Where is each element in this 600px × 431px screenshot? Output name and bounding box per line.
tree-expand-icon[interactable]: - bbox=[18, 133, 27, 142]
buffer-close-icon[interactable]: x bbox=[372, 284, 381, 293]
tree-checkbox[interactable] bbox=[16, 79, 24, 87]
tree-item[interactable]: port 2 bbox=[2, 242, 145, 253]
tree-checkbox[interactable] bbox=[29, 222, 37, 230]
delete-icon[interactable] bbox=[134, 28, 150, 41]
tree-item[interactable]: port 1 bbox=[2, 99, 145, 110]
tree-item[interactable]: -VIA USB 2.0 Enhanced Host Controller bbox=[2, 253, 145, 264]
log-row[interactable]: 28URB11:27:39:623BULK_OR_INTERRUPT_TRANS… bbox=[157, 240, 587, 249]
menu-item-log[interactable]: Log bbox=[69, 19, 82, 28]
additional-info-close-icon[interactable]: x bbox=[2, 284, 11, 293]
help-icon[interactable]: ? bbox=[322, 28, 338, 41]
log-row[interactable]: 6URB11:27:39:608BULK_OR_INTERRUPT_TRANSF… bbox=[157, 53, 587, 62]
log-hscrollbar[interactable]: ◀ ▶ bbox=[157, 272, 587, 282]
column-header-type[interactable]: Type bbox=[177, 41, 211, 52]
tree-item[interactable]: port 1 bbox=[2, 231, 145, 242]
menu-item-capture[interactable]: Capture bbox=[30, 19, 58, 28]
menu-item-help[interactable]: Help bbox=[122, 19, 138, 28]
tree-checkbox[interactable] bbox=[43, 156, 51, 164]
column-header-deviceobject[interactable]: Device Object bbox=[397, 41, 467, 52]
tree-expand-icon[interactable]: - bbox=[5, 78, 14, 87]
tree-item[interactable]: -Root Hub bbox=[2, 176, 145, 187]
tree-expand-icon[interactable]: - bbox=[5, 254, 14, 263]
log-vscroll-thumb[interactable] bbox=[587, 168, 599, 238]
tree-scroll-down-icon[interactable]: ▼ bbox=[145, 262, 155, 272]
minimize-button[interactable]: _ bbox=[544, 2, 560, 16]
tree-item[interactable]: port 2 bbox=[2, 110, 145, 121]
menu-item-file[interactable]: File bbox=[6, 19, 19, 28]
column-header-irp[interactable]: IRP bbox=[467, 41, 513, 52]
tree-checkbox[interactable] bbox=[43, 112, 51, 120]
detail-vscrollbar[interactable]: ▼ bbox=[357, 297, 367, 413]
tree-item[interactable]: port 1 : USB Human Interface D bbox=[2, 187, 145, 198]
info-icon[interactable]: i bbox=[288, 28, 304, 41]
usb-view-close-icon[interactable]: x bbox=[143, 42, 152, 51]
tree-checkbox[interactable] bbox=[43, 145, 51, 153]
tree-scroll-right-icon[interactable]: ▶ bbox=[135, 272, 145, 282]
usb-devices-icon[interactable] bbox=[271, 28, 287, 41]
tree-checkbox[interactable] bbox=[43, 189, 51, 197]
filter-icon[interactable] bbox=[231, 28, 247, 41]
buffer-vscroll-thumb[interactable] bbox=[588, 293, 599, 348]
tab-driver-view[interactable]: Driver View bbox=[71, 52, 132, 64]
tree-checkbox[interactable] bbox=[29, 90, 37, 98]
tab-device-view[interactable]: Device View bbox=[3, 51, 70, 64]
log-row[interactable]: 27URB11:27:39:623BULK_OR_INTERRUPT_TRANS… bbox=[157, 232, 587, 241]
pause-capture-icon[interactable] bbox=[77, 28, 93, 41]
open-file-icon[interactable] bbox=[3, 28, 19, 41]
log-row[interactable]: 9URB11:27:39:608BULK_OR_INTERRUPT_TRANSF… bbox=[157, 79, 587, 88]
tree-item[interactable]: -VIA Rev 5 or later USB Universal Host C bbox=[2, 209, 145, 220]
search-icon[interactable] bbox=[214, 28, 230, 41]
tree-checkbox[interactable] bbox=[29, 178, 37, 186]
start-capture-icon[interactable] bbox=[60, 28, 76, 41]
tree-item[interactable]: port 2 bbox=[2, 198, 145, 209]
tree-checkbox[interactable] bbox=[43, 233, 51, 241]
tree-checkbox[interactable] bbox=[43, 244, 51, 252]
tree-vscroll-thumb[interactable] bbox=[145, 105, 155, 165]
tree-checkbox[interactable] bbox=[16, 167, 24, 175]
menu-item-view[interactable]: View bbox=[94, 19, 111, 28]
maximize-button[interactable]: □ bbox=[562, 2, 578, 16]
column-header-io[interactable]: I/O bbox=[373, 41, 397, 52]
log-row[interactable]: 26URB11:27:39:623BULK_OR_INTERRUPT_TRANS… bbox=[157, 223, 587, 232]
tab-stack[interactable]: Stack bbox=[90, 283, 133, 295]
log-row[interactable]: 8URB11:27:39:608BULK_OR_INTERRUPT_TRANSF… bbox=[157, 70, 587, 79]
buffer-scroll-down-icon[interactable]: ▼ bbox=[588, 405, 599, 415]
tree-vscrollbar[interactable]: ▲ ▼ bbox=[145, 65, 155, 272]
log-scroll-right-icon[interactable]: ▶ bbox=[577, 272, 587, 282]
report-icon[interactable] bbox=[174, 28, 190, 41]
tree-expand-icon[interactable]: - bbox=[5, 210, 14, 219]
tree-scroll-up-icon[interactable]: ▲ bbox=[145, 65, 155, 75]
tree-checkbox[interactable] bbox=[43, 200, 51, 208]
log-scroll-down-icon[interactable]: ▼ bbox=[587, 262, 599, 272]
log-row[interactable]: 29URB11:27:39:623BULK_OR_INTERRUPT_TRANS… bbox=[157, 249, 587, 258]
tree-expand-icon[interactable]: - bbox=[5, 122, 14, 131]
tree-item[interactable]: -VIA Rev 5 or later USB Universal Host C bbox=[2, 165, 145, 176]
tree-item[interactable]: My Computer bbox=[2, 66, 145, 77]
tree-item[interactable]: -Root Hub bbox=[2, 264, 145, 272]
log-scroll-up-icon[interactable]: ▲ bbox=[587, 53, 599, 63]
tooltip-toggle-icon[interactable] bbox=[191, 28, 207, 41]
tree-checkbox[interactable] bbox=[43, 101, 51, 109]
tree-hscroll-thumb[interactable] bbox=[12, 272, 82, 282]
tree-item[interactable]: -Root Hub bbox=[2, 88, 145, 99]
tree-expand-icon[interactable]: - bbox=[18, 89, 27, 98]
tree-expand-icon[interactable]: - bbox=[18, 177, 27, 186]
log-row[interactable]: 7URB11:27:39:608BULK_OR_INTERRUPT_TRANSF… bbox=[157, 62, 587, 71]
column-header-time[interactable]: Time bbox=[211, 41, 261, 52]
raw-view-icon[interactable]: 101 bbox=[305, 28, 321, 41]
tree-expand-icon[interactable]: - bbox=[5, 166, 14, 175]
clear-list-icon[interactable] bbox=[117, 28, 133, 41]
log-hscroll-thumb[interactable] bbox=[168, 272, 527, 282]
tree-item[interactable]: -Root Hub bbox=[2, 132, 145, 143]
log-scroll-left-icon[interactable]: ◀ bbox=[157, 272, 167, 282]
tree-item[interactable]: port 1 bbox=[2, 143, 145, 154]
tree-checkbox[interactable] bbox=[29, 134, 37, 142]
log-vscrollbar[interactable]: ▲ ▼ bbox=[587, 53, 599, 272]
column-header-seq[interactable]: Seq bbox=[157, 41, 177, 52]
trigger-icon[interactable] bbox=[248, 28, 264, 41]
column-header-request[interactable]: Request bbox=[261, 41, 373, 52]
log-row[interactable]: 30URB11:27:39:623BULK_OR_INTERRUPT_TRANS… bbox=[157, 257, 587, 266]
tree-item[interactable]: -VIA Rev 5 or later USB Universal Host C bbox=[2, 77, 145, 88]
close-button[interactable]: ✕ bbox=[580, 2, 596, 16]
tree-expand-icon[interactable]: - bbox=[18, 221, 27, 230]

────

Find the lines in the data that include "Root", then copy each of them.

tree-item[interactable]: -Root Hub bbox=[2, 176, 145, 187]
tree-item[interactable]: -Root Hub bbox=[2, 264, 145, 272]
tree-item[interactable]: -Root Hub bbox=[2, 88, 145, 99]
tree-item[interactable]: -Root Hub bbox=[2, 132, 145, 143]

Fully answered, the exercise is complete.